__WORK INSTRUCTIONS__. What you produce should match the records below precisely, except that images are removed.

◇ ◇ ◇

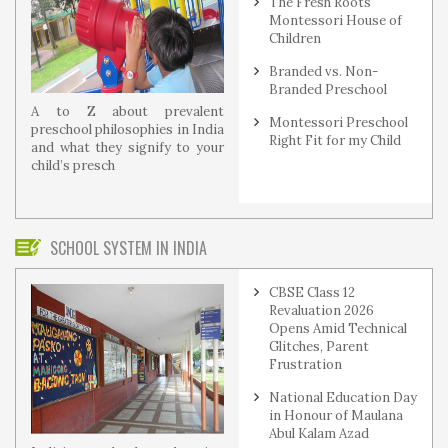
The Fresh Roots
Montessori House of
Children
Branded vs. Non-
Branded Preschool
A to Z about prevalent
Montessori Preschool
preschool philosophies in India
Right Fit for my Child
and what they signify to your
child’s presch
SCHOOL SYSTEM IN INDIA
CBSE Class 12
Revaluation 2026
Opens Amid Technical
Glitches, Parent
Frustration
National Education Day
in Honour of Maulana
Abul Kalam Azad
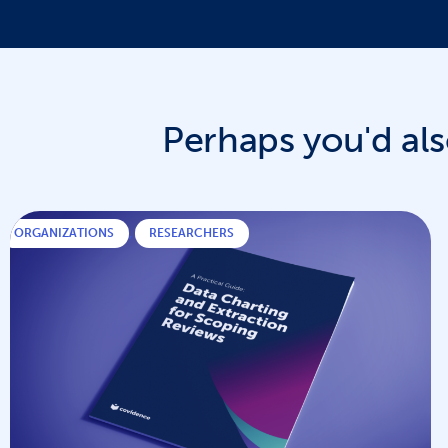
Perhaps you'd also
ORGANIZATIONS
,
RESEARCHERS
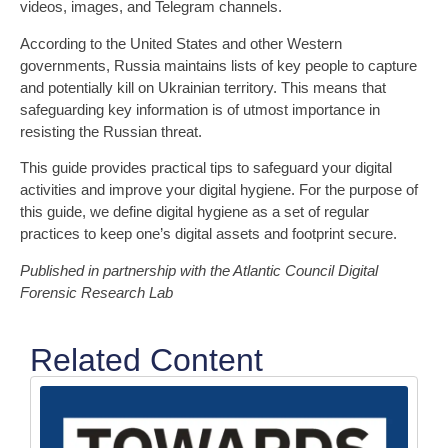
videos, images, and Telegram channels.
According to the United States and other Western
governments, Russia maintains lists of key people to capture
and potentially kill on Ukrainian territory. This means that
safeguarding key information is of utmost importance in
resisting the Russian threat.
This guide provides practical tips to safeguard your digital
activities and improve your digital hygiene. For the purpose of
this guide, we define digital hygiene as a set of regular
practices to keep one’s digital assets and footprint secure.
Published in partnership with the Atlantic Council Digital
Forensic Research Lab
Related Content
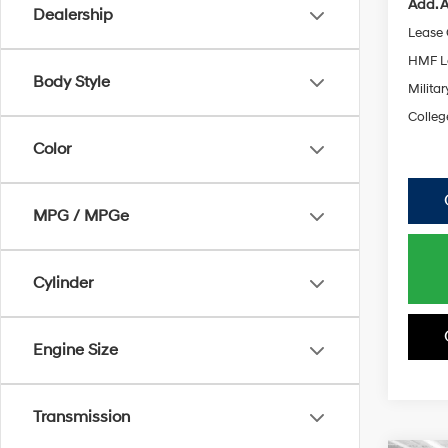
Add. A
Dealership
Lease
HMF L
Body Style
Militar
Colleg
Color
MPG / MPGe
Cylinder
Engine Size
Transmission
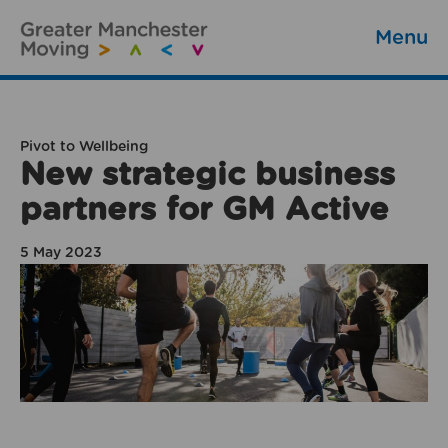
Menu
Pivot to Wellbeing
New strategic business
partners for GM Active
5 May 2023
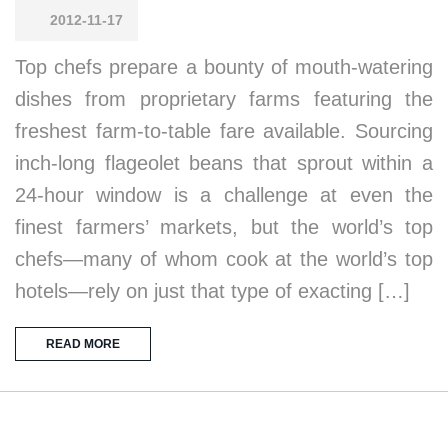
2012-11-17
Top chefs prepare a bounty of mouth-watering
dishes from proprietary farms featuring the
freshest farm-to-table fare available. Sourcing
inch-long flageolet beans that sprout within a
24-hour window is a challenge at even the
finest farmers’ markets, but the world’s top
chefs—many of whom cook at the world’s top
hotels—rely on just that type of exacting […]
READ MORE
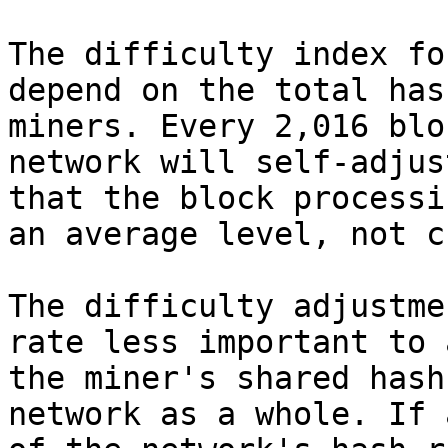
The difficulty index fo
depend on the total has
miners. Every 2,016 blo
network will self-adjus
that the block processi
an average level, not c
The difficulty adjustme
rate less important to 
the miner's shared hash
network as a whole. If 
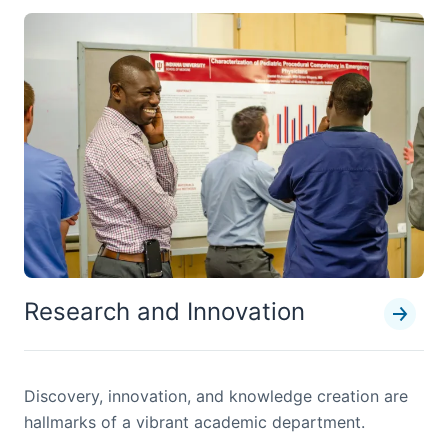
Research and Innovation
Discovery, innovation, and knowledge creation are
hallmarks of a vibrant academic department.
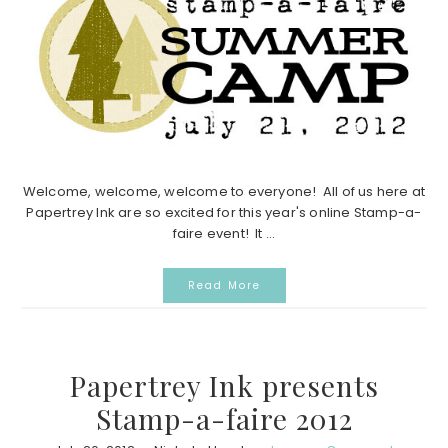
Welcome, welcome, welcome to everyone! All of us here at
Papertrey Ink are so excited for this year's online Stamp-a-
faire event! It ...
Read More
Papertrey Ink presents
Stamp-a-faire 2012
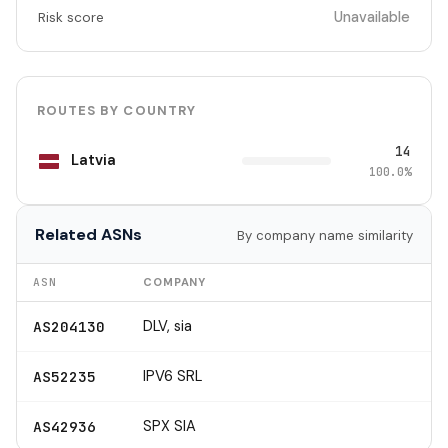
Unavailable
Risk score
ROUTES BY COUNTRY
14
Latvia
100.0%
Related ASNs
By company name similarity
ASN
COMPANY
DLV, sia
AS204130
IPV6 SRL
AS52235
SPX SIA
AS42936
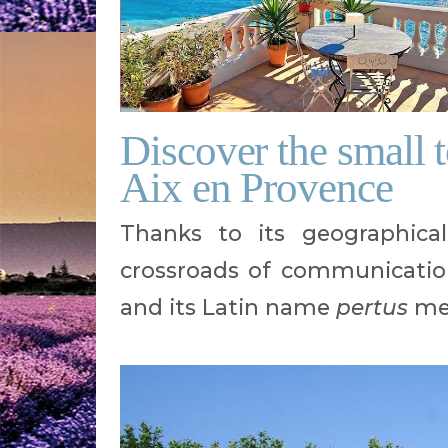
Discover the small 
Aix en Provence
Thanks to its geographical
crossroads of communicatio
and its Latin name
pertus
mea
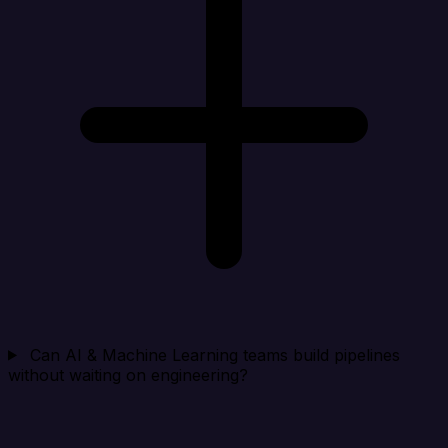
Can AI & Machine Learning teams build pipelines
without waiting on engineering?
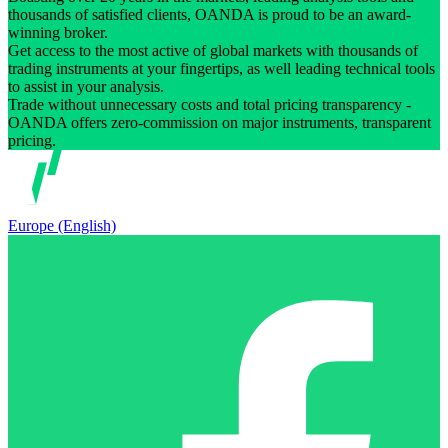
thousands of satisfied clients, OANDA is proud to be an award-
winning broker.
Get access to the most active of global markets with thousands of
trading instruments at your fingertips, as well leading technical tools
to assist in your analysis.
Trade without unnecessary costs and total pricing transparency -
OANDA offers zero-commission on major instruments, transparent
pricing.
Europe (English)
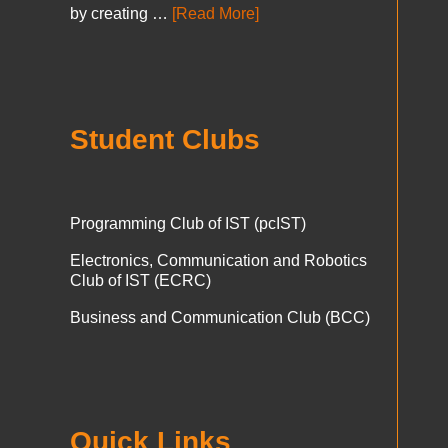
by creating …
[Read More]
Student Clubs
Programming Club of IST (pcIST)
Electronics, Communication and Robotics
Club of IST (ECRC)
Business and Communication Club (BCC)
Quick Links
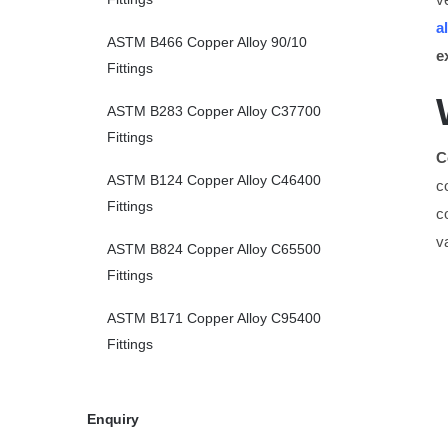
a
ASTM B466 Copper Alloy 90/10
e
Fittings
ASTM B283 Copper Alloy C37700
Fittings
C
ASTM B124 Copper Alloy C46400
c
Fittings
c
v
ASTM B824 Copper Alloy C65500
Fittings
ASTM B171 Copper Alloy C95400
Fittings
Enquiry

◇ ◇ ◇

__RESPONSE BOX__.
The Fresh Roots
Montessori House of
Children
Branded vs. Non-
Branded Preschool
A to Z about prevalent
Montessori Preschool
preschool philosophies in India
Right Fit for my Child
and what they signify to your
child’s presch
SCHOOL SYSTEM IN INDIA
CBSE Class 12
Revaluation 2026
Opens Amid Technical
Glitches, Parent
Frustration
National Education Day
in Honour of Maulana
Abul Kalam Azad
Perhaps you'd also
ORGANIZATIONS
,
RESEARCHERS
videos, images, and Telegram channels.
According to the United States and other Western
governments, Russia maintains lists of key people to capture
and potentially kill on Ukrainian territory. This means that
safeguarding key information is of utmost importance in
resisting the Russian threat.
This guide provides practical tips to safeguard your digital
activities and improve your digital hygiene. For the purpose of
this guide, we define digital hygiene as a set of regular
practices to keep one’s digital assets and footprint secure.
Published in partnership with the Atlantic Council Digital
Forensic Research Lab
Related Content
Add. A
Dealership
Lease
HMF L
Body Style
Militar
Colleg
Color
MPG / MPGe
Cylinder
Engine Size
Transmission
Menu
Pivot to Wellbeing
New strategic business
partners for GM Active
5 May 2023
2012-11-17
Top chefs prepare a bounty of mouth-watering
dishes from proprietary farms featuring the
freshest farm-to-table fare available. Sourcing
inch-long flageolet beans that sprout within a
24-hour window is a challenge at even the
finest farmers’ markets, but the world’s top
chefs—many of whom cook at the world’s top
hotels—rely on just that type of exacting […]
READ MORE
The difficulty index fo
depend on the total has
miners. Every 2,016 blo
network will self-adjus
that the block processi
an average level, not c
The difficulty adjustme
rate less important to 
the miner's shared hash
network as a whole. If 
Research and Innovation
Discovery, innovation, and knowledge creation are
hallmarks of a vibrant academic department.
Welcome, welcome, welcome to everyone! All of us here at
Papertrey Ink are so excited for this year's online Stamp-a-
faire event! It ...
Read More
Papertrey Ink presents
Stamp-a-faire 2012
Unavailable
Risk score
ROUTES BY COUNTRY
14
Latvia
100.0%
Related ASNs
By company name similarity
ASN
COMPANY
DLV, sia
AS204130
IPV6 SRL
AS52235
SPX SIA
AS42936
Discover the small 
Aix en Provence
Thanks to its geographical
crossroads of communicatio
and its Latin name
pertus
mea
Can AI & Machine Learning teams build pipelines
without waiting on engineering?
thousands of satisfied clients, OANDA is proud to be an award-
winning broker.
Get access to the most active of global markets with thousands of
trading instruments at your fingertips, as well leading technical tools
to assist in your analysis.
Trade without unnecessary costs and total pricing transparency -
OANDA offers zero-commission on major instruments, transparent
pricing.
Europe (English)
by creating …
[Read More]
Student Clubs
Programming Club of IST (pcIST)
Electronics, Communication and Robotics
Club of IST (ECRC)
Business and Communication Club (BCC)
Quick Links
a
ASTM B466 Copper Alloy 90/10
e
Fittings
ASTM B283 Copper Alloy C37700
Fittings
C
ASTM B124 Copper Alloy C46400
c
Fittings
c
v
ASTM B824 Copper Alloy C65500
Fittings
ASTM B171 Copper Alloy C95400
Fittings
Enquiry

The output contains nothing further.